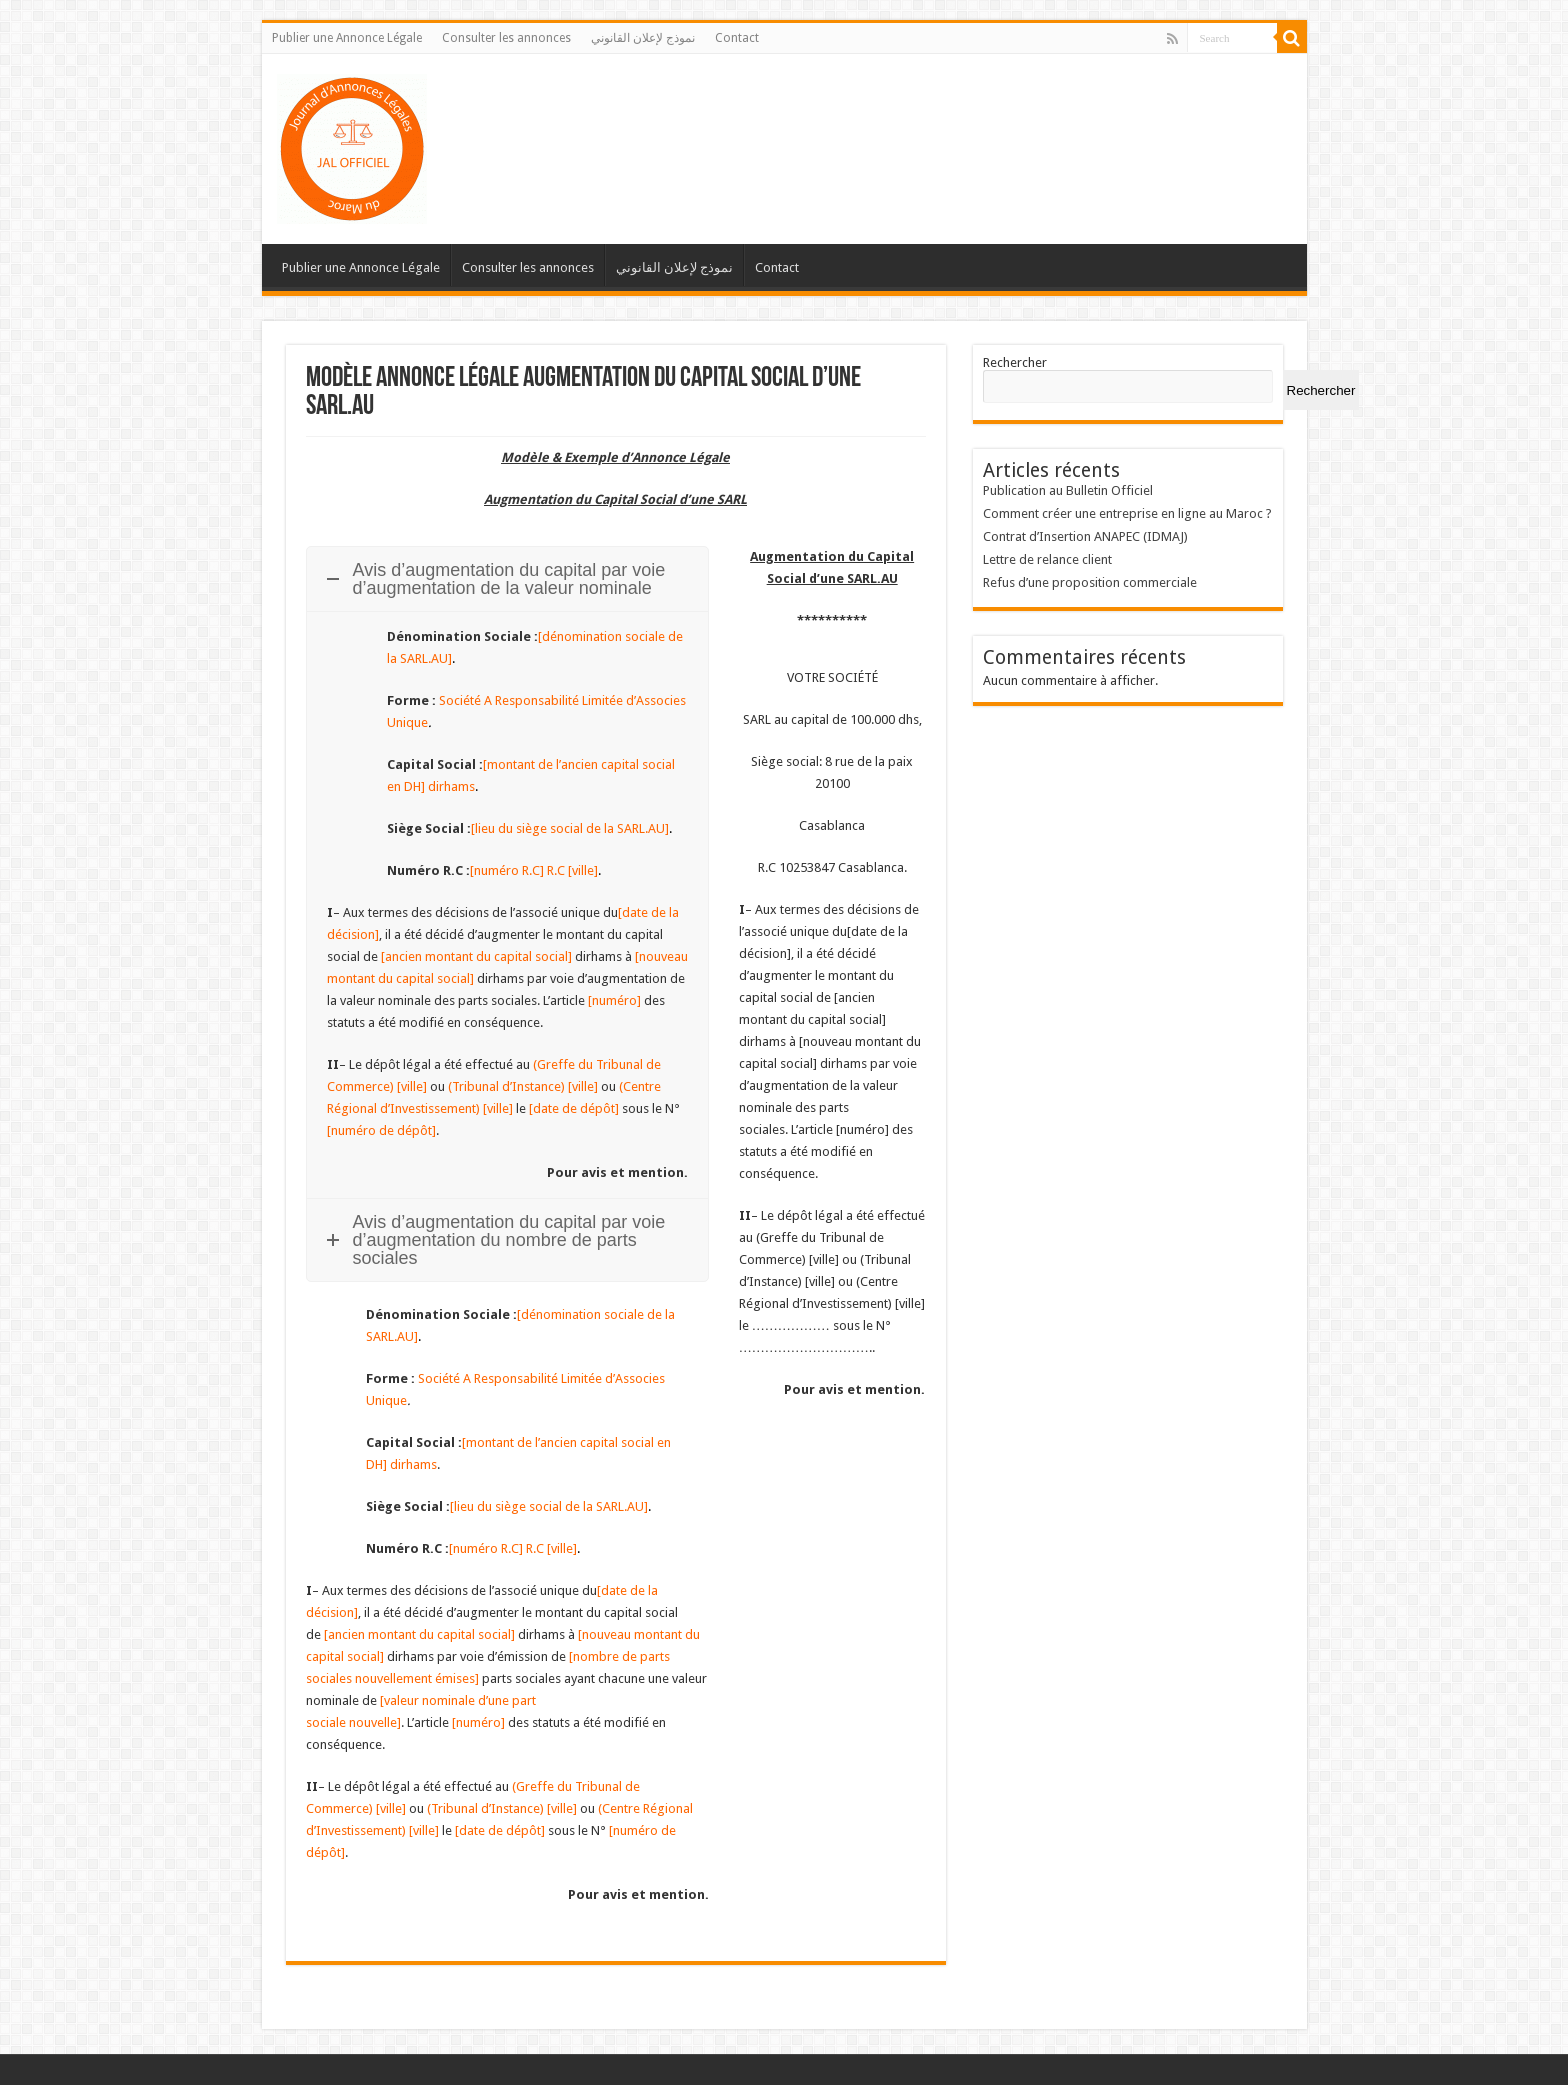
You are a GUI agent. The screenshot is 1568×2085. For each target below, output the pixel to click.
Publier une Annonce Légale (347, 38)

==

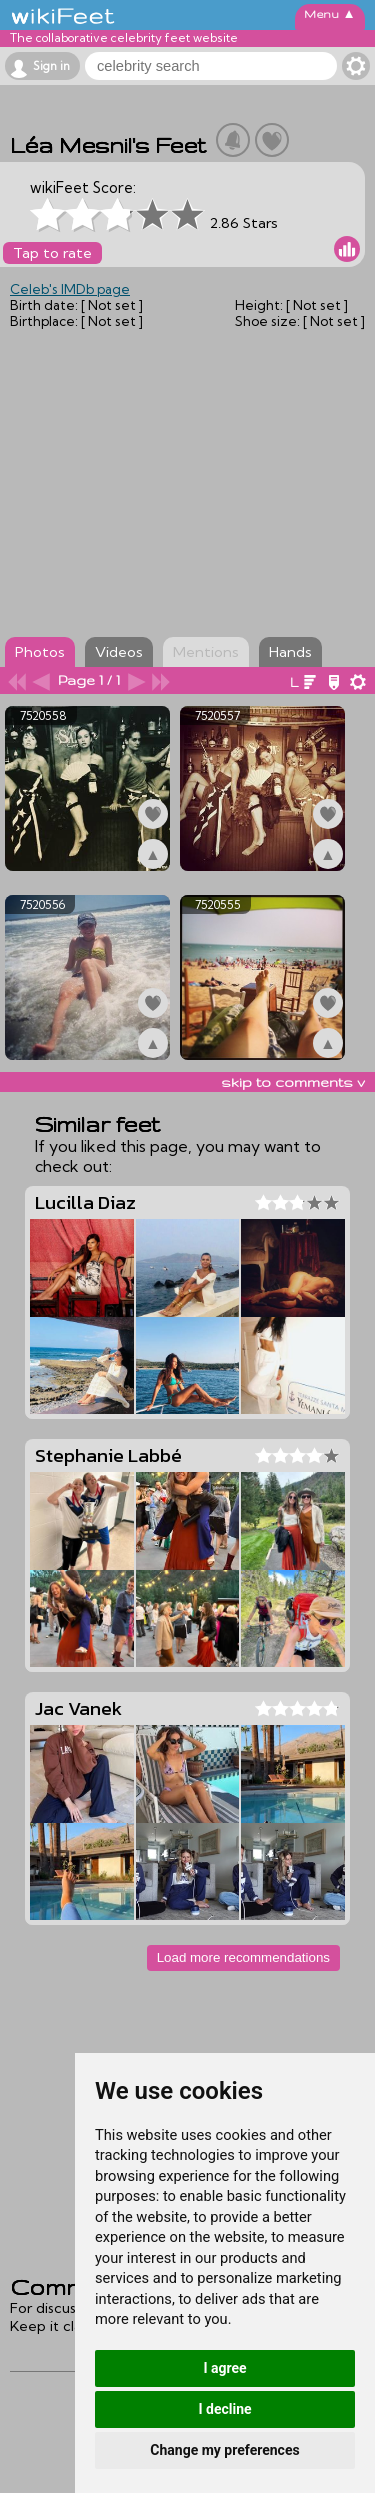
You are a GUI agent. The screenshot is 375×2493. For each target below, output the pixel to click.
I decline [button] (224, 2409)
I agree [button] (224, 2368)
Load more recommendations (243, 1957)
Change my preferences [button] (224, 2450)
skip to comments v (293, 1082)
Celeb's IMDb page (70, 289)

WHAT YOU WILL DO: Output the lines above between the one holding "I agree [button] (224, 2368)" and the one holding "Celeb's IMDb page (70, 289)", inclusive, with nothing before or after them.

TASK OUTPUT:
I agree [button] (224, 2368)
Load more recommendations (243, 1957)
Change my preferences [button] (224, 2450)
skip to comments v (293, 1082)
Celeb's IMDb page (70, 289)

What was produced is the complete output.